- _WORK TASK_: Give back, exactly and with nothing added, the lines that run from the one containing "Итальянские" to the final line below.

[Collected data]
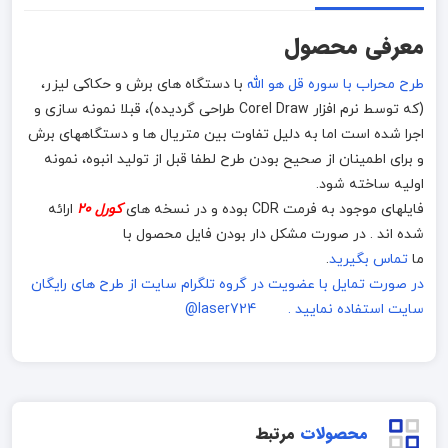
معرفی محصول
طرح محراب با سوره قل هو الله
با دستگاه های برش و حکاکی لیزر،
(که توسط نرم افزار Corel Draw طراحی گردیده)، قبلا نمونه سازی و
اجرا شده است اما به دلیل تفاوت بین متریال ها و دستگاههای برش
و برای اطمینان از صحیح بودن طرح لطفا قبل از تولید انبوه، نمونه
اولیه ساخته شود.
فایلهای موجود به فرمت CDR بوده و در نسخه های
کورل 20
ارائه
شده اند . در صورت مشکل دار بودن فایل محصول با
ما
تماس بگیرید
.
در صورت تمایل با عضویت در گروه تلگرام سایت از طرح های رایگان
سایت استفاده نمایید . laser724@
محصولات
مرتبط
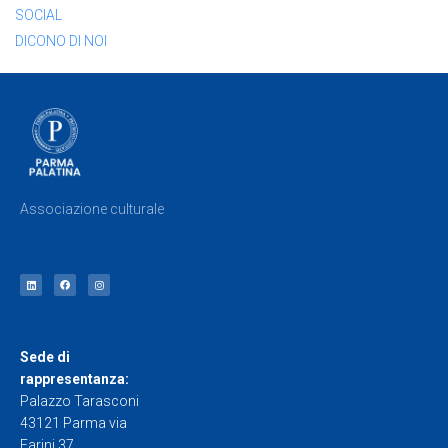
SOCIAL
DICONO DI NOI
Associazione culturale
Sede di
rappresentanza:
Palazzo Tarasconi
43121 Parma via
Farini 37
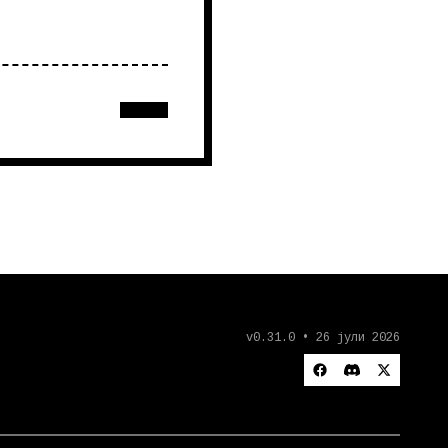
v0.31.0 • 26 јули 2026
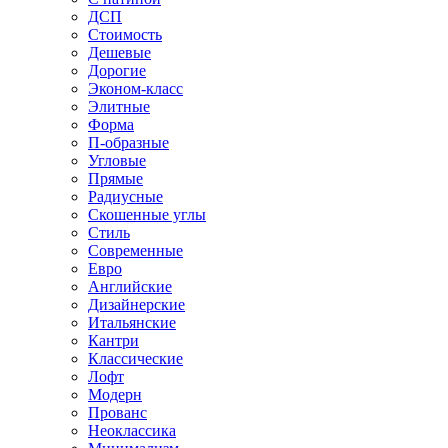
ДСП
Стоимость
Дешевые
Дорогие
Эконом-класс
Элитные
Форма
П-образные
Угловые
Прямые
Радиусные
Скошенные углы
Стиль
Современные
Евро
Английские
Дизайнерские
Итальянские
Кантри
Классические
Лофт
Модерн
Прованс
Неоклассика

- _TASK ANSWER_:
Итальянские
Кантри
Классические
Лофт
Модерн
Прованс
Неоклассика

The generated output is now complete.